Procedure—Apply separately 10 µL each of the Standard solution and the Test solution to a thin-layer chromatographic plate (see Chromatography 〈621〉) coated with a 0.25-mm layer of chromatographic silica gel mixture, allow the spots to dry, and develop the plate in a paper-lined chromatographic chamber equilibrated with Developing solvent for about 15 minutes prior to use. Allow the chromatogram to develop until the solvent front has moved about 15 cm. Remove the plate, mark the solvent front, and air-dry for 5 minutes. Place the plates into a chromatographic chamber containing iodine crystals, and view the spots that develop.

[Note—For better detection, overspray the iodine stain with a mixture of alcohol and water (1:1).]

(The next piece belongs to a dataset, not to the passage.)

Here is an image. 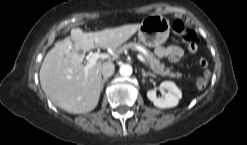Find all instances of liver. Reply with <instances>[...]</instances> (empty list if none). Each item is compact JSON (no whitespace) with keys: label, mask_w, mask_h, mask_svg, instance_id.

The Rf value of the principal spot obtained from the Test solution corresponds to that obtained from the Standard solution.

B: The retention time of the major peak in the chromatogram of the Assay preparation corresponds to that of the Standard preparation, both relative to the internal standard, as obtained in the Assay.

Bacterial Endotoxins Test 〈85〉—

It contains not more than 0.125 USP Endotoxin Unit per mg.

pH 〈791〉:

between 4.0 and 7.0 in a solution prepared as directed for Injections and Implanted Drug Products 〈1〉, Specific Tests, Completeness and clarity of solutions, determined 30 minutes after its preparation.

Water Determination, Method I 〈921〉:

not more than 0.3%.

Other requirements—

It meets the requirements for Sterility Tests 〈71〉, Uniformity of Dosage Units 〈905〉, and Labeling 〈7〉, Labels and Labeling for Injectable Products.

2 Assay—

Mobile phase, Internal standard solution, Standard preparation, and Chromatographic system—Prepare as directed in the Assay under Ifosfamide.

Assay preparation—

Select an accurately counted number of containers of Ifosfamide for Injection, the combined contents of which are equivalent to about 6 g of Ifosfamide. Dissolve the contents of each container in water and combine all of the solutions in a 1000-mL volumetric flask. Rinse each container with water, and add the rinsings to the volumetric flask. Dilute with water to volume, and mix. Transfer 10.0 mL of the resulting solution to a 100-mL volumetric flask, add 4.0 mL of Internal standard solution, dilute with water to volume, and mix.

Procedure—

Proceed as directed for Procedure in the Assay under Ifosfamide.

Calculate the quantity, in g, of C₇H₁₅Cl₂N₂O₂P in each container of Ifosfamide for Injection taken by the formula:

10(C/N)(Rᵤ / Rₛ)

in which C is the concentration, in mg per mL, of USP Ifosfamide RS in the Standard preparation;

N is the number of containers selected for the Assay preparation;

and Rᵤ and Rₛ are the ratios of the responses of the ifosfamide peak to the ethylparaben peak obtained from the Assay preparation and the Standard preparation, respectively.